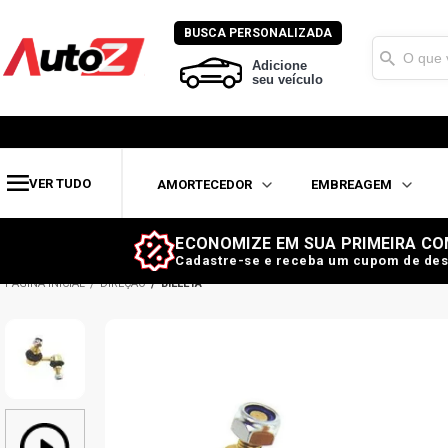
BUSCA PERSONALIZADA
Adicione
seu veículo
VER TUDO
AMORTECEDOR
EMBREAGEM
ECONOMIZE EM SUA PRIMEIRA CO
Cadastre-se e receba um cupom de des
DIREÇÃO
BIELETA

_ _ _ _ _

- _Problem_: An image-free, exact version of the listing above is required.

- _Exercise response_:
BUSCA PERSONALIZADA
Adicione
seu veículo
VER TUDO
AMORTECEDOR
EMBREAGEM
ECONOMIZE EM SUA PRIMEIRA CO
Cadastre-se e receba um cupom de des
DIREÇÃO
BIELETA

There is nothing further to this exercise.